Difyは完成されたプラットフォームとして配布される”大規模一括導入”型ではない。GovTech東京はまず自分たちの現場で自ら試験運用(いわゆる“ドッグフーディング”)し、都庁各局・区市町村での実証を並走させるスタイルで開発が進められている。
文書の校正・要約、議事録作成、ヘルプデスク支援といった、短期で効果が見えやすい領域から成果を積み上げ、作りながら使い、使いながら直す。この進め方は、リスク分散と習熟の同時実現を可能にし、2026年度の本格稼働を現実味ある工程に置き直す。
2025年4月に新設されたGovTech東京のAIイノベーション室が、この取り組みの中核を担う。「AIと技術イノベーションを泥臭く現場に実装」「職員一人ひとりの手取り時間を増やす」「テクノロジーをフル活用し、これまでできなかったことをできるに変える」という明確なミッションの下、既に20団体の区市町村に対して生成AI活用支援を展開している。

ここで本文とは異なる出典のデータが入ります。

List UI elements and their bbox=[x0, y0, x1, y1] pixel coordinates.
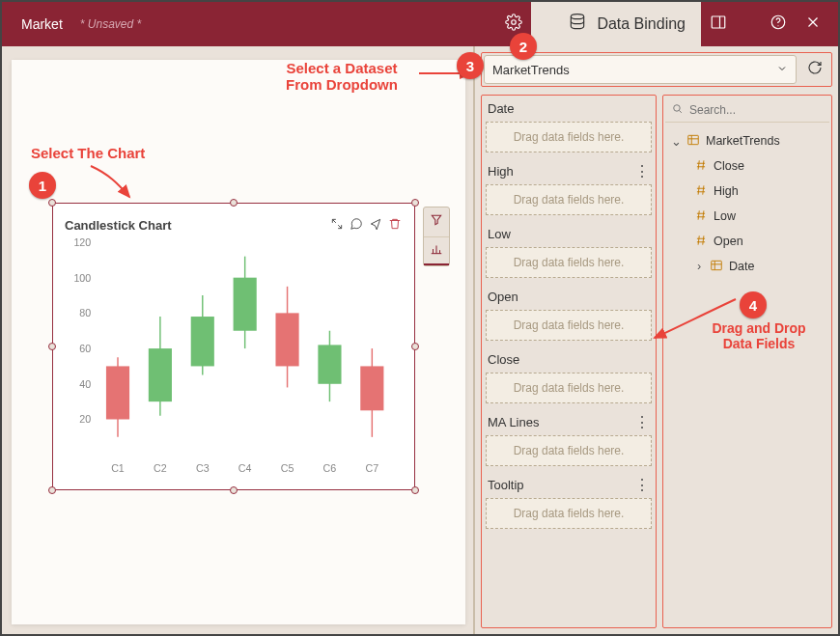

視野は都域に閉じない。Difyの開発は”デジタル公共財”の発想を背骨に置き、Dify Community(OSS版)を軸に、東京都外の自治体でも自庁環境で活用できる道を開く。同じプラットフォームを共有すれば、初期コストを抑えつつ、地域ごとの制度・表現・業務導線に合わせた上物の作り替えに集中できる。利用者が増えるほどテンプレートやベストプラクティスが洗練され、改修の速度が上がる”正の循環”が生まれる。
共通の道具が整えば、各地の”入口の発明”や”編成の工夫”は知見として流通しやすくなる。町田市のポータル「まちドア」は、三次元アバターと生成AIを組み合わせたAIナビゲーターを導入し、制度名や部署名を知らなくても自然な対話で目的の手続きに到達できる”入口”を実装した。愛称は市民投票で決まった「マチネ」と「マーチ」。窓口の”人柄”をUIに移植する発想が、探索コストを下げ、初手の迷いを減らす。
2025年4月のリニューアルでは生成AIをGPT-4oに更新し、案内の対象を市のデジタルサービスにとどめず公式サイト群へ広げた。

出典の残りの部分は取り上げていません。